Bret Calltharp, the director of industry outreach at Zillow is moving on from the Seattle-based real estate tech company, he announced Friday.
Calltharp, who joined the company after Jay Thompson’s retirement in July 2018, plans to return to his roots working with agents and brokers in some capacity, but on Monday he had no immediate position to announce.
Calltharp told Inman at Zillow’s Unlock conference in Las Vegas that working with agents and brokers through Zillow at various conferences, eventually reminded him of what he loves about this industry.
“Every time I was in these spaces, it’s just my nature that we talk business and we talk shop and I would find myself saying, ‘Hey, have you tried this or, you know, maybe if you use this product and try this strategy you might be surprised what happens,'” Calltharp said.

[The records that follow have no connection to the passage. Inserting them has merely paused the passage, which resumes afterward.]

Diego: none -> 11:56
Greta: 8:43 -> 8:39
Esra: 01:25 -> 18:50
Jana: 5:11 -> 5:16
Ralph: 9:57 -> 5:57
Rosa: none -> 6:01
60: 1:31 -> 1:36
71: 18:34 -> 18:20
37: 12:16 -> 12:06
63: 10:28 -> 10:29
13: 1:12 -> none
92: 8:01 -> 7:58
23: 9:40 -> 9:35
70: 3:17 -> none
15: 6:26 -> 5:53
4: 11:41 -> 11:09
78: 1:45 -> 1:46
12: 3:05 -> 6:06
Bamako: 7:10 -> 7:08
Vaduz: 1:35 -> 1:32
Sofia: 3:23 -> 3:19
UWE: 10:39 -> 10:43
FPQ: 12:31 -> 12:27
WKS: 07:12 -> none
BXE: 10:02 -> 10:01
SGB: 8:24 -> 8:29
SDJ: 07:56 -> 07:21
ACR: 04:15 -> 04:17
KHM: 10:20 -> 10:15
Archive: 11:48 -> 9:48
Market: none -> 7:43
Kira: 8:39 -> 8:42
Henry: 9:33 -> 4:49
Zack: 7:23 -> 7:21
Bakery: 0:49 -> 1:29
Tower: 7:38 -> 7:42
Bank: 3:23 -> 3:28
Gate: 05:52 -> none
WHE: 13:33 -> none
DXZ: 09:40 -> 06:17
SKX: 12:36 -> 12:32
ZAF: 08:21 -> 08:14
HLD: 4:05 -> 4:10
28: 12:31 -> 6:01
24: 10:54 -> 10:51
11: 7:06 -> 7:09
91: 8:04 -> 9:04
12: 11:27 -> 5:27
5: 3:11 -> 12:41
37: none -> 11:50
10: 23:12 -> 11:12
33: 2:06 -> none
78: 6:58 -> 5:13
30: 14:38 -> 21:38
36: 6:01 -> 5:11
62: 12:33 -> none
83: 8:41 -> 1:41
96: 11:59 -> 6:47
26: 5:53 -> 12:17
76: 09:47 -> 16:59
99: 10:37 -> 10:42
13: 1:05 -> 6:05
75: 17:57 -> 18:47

“I noticed that I started having a lot of Premier Agents that would send me messages saying, ‘Hey, do you mind if I send over some collateral I’m working on?’ And it really reminded me of what I love about this industry. To me, it’s working with entrepreneurs to help them to be better at what they do.”
Much of Calltharp’s job as the director of industry outreach was to correct the record and engage with what the company perceives as misconceptions about what they do and where the business is headed.
There’s two specific categories that most of the pre-conceived notions about Zillow fall into, according to Calltharp. The first is re-trying old battles and that’s where the complaint about Zillow selling agents their own listings comes from.
“Our industry has a way of glorifying the past and the good old days and, you know, a lot of agents would love it if we went back to the days that you’d have to pull out the listing book and that’s how you found things,” Calltharp said.
He said he always responds the same way, reminding agents that every brokerage in their market displays all the listings of their rivals. And they aren’t usually passing an interested buyer off to another brokerage that reaches out about another brokerage’s listing.
“Zillow exists because the duty of the listing agent has to provide their clients listing the highest exposure to the most people possible because statistically, that means that we should get the highest and best offer,” Calltharp added.
The other common misconceptions come from brokers and agents trying to figure out what Zillow’s future intentions are. Calltharp admitted it’s a difficult task, because the company is always trying to stay in front of the consumer and that means taking chances and figuring out the next steps every day.
Calltharp told Inman he never believed the hype from Zillow’s detractors, even when he was working in the brokerage and franchise space. Working at Zillow for more than a year gave him a chance to verify that for himself.